The evidence was presented to the IAAF before the 2012 London Olympics and they didn’t have the balls to act upon it. As a consequence the London Olympics were a sham.
- Revealed many instances of inadequate testing and poor compliance around testing standards.
- Suggested that neither the Russian athletics federation (Araf) the Russian anti-doping agency (Rusada), nor the Russian Federation can be considered anti-doping code-compliant.
- Recommended that Wada withdraw its accreditation of the Moscow laboratory as soon as possible and advocated the permanent removal of its director Grigory Rodchenko, whom it accuses of asking for and accepting bribes and intentionally destroying samples he was told to keep.
- Confirmed allegations that some Russian doctors and/or laboratory personnel acted as enablers for systematic cheating along with athletics coaches.
- Identified the intentional and malicious destruction of more than 1,400 samples by Moscow laboratory officials after receiving written notification from Wada to preserve target samples.
- Said that Russian security service FSB were present at the Moscow and Sochi labs and that this was part of a wider pattern of “direct intimidation and interference by the Russian state with the Moscow laboratory operations.”

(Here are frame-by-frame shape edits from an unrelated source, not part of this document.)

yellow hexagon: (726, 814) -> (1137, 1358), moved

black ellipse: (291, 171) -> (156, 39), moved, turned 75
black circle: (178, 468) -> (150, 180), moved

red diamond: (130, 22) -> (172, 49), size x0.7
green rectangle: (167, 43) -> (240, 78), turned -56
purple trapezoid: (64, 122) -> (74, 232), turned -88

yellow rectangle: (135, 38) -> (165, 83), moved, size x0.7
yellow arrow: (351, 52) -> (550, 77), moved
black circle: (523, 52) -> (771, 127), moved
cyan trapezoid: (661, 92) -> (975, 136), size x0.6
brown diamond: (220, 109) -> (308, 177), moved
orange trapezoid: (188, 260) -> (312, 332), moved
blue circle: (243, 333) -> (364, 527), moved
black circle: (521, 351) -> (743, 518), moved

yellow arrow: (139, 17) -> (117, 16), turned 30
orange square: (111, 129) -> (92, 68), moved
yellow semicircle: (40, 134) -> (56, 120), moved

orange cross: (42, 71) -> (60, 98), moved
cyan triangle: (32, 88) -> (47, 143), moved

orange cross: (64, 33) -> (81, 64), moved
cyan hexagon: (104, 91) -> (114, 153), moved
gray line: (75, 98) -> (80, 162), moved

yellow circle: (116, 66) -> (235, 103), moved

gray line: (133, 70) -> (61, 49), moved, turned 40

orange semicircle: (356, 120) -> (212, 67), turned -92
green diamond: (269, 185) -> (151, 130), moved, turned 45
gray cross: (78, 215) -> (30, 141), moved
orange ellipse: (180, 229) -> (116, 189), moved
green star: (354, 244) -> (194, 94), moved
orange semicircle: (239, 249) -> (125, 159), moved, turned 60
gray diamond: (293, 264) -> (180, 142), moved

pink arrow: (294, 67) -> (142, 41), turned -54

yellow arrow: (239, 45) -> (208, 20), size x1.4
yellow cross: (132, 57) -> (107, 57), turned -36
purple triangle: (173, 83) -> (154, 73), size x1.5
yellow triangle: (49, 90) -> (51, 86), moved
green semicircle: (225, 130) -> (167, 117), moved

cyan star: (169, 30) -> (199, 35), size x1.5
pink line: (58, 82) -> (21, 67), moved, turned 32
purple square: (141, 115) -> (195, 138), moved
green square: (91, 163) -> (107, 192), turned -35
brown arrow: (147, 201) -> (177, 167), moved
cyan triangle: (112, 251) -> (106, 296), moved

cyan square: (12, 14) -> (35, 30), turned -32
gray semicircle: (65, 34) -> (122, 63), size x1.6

- Found that Rusada gave athletes advance notice of tests, hid missed tests, bullied doping control officers and their families and took bribes to cover up missed tests.
- Found that a number of Russian athletes suspected of doping could have been prevented from competing at the London 2012 Olympics had it not been for “the collective and inexplicable laissez-faire policy” adopted by the IAAF and the Russian athletics federation.
- Found that Russian law enforcement was involved in efforts to “interfere with integrity of samples”.
- Found evidence of multiple rules breaches by IAAF officials and found the governing body to be “inexplicably lax in following up suspicious blood (and other) profiles”.